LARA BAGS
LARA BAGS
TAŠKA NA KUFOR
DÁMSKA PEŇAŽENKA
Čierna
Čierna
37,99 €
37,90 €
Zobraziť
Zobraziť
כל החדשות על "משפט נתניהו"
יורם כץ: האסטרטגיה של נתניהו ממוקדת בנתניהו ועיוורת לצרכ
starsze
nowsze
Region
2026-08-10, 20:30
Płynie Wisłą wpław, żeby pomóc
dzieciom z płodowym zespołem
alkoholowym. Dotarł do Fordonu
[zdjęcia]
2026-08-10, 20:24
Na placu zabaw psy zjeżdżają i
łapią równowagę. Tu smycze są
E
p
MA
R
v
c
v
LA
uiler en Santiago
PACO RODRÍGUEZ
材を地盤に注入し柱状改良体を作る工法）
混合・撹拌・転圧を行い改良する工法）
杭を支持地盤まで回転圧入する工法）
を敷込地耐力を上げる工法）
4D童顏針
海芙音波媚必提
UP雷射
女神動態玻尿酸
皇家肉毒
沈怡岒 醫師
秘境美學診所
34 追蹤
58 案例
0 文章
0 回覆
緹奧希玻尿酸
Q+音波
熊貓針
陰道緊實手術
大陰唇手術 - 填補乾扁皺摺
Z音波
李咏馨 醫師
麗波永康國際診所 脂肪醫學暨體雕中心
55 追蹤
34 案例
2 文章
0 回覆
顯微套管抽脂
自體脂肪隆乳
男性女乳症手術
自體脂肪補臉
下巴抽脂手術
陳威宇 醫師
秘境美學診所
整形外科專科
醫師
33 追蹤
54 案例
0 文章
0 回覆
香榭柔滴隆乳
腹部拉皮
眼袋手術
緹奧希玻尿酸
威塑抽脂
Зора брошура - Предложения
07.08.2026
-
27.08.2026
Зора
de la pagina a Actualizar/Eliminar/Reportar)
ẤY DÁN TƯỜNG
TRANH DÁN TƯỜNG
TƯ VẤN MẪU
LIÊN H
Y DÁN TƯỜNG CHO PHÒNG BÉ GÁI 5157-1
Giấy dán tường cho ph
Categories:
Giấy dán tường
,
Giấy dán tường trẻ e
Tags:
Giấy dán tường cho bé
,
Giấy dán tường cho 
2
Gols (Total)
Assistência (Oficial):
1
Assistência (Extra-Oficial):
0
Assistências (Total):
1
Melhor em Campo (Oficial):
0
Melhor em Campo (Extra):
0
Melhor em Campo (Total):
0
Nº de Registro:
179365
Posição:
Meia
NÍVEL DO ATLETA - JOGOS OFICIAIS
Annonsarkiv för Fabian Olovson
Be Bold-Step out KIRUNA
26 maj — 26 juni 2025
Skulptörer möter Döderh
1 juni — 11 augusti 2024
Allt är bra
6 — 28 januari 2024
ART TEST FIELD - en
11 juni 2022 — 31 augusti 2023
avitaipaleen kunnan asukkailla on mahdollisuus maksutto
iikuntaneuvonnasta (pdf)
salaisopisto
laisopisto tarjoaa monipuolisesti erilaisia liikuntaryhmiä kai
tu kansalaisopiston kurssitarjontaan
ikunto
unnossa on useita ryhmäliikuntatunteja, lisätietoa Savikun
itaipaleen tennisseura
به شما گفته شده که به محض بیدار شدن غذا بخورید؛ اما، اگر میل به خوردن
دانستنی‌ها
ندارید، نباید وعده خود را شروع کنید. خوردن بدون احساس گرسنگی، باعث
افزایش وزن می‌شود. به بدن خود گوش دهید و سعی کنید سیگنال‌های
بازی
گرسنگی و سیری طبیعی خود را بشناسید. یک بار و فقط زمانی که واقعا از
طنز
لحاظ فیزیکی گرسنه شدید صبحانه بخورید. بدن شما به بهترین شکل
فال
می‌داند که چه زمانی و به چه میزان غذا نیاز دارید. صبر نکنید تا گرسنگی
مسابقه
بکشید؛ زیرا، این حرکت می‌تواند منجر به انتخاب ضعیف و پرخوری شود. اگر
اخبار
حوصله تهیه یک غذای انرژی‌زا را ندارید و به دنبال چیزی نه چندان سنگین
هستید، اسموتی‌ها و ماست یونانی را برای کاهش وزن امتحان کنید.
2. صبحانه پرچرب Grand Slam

= = = =

▶ [Exercise]
Above are the records; from them, give again exactly the lines from the one containing "dzieciom z płodowym zespołem" to the one containing "laisopisto tarjoaa monipuolisesti", both lines included, and nothing more.

▶ [Result of the exercise]
dzieciom z płodowym zespołem
alkoholowym. Dotarł do Fordonu
[zdjęcia]
2026-08-10, 20:24
Na placu zabaw psy zjeżdżają i
łapią równowagę. Tu smycze są
E
p
MA
R
v
c
v
LA
uiler en Santiago
PACO RODRÍGUEZ
材を地盤に注入し柱状改良体を作る工法）
混合・撹拌・転圧を行い改良する工法）
杭を支持地盤まで回転圧入する工法）
を敷込地耐力を上げる工法）
4D童顏針
海芙音波媚必提
UP雷射
女神動態玻尿酸
皇家肉毒
沈怡岒 醫師
秘境美學診所
34 追蹤
58 案例
0 文章
0 回覆
緹奧希玻尿酸
Q+音波
熊貓針
陰道緊實手術
大陰唇手術 - 填補乾扁皺摺
Z音波
李咏馨 醫師
麗波永康國際診所 脂肪醫學暨體雕中心
55 追蹤
34 案例
2 文章
0 回覆
顯微套管抽脂
自體脂肪隆乳
男性女乳症手術
自體脂肪補臉
下巴抽脂手術
陳威宇 醫師
秘境美學診所
整形外科專科
醫師
33 追蹤
54 案例
0 文章
0 回覆
香榭柔滴隆乳
腹部拉皮
眼袋手術
緹奧希玻尿酸
威塑抽脂
Зора брошура - Предложения
07.08.2026
-
27.08.2026
Зора
de la pagina a Actualizar/Eliminar/Reportar)
ẤY DÁN TƯỜNG
TRANH DÁN TƯỜNG
TƯ VẤN MẪU
LIÊN H
Y DÁN TƯỜNG CHO PHÒNG BÉ GÁI 5157-1
Giấy dán tường cho ph
Categories:
Giấy dán tường
,
Giấy dán tường trẻ e
Tags:
Giấy dán tường cho bé
,
Giấy dán tường cho 
2
Gols (Total)
Assistência (Oficial):
1
Assistência (Extra-Oficial):
0
Assistências (Total):
1
Melhor em Campo (Oficial):
0
Melhor em Campo (Extra):
0
Melhor em Campo (Total):
0
Nº de Registro:
179365
Posição:
Meia
NÍVEL DO ATLETA - JOGOS OFICIAIS
Annonsarkiv för Fabian Olovson
Be Bold-Step out KIRUNA
26 maj — 26 juni 2025
Skulptörer möter Döderh
1 juni — 11 augusti 2024
Allt är bra
6 — 28 januari 2024
ART TEST FIELD - en
11 juni 2022 — 31 augusti 2023
avitaipaleen kunnan asukkailla on mahdollisuus maksutto
iikuntaneuvonnasta (pdf)
salaisopisto
laisopisto tarjoaa monipuolisesti erilaisia liikuntaryhmiä kai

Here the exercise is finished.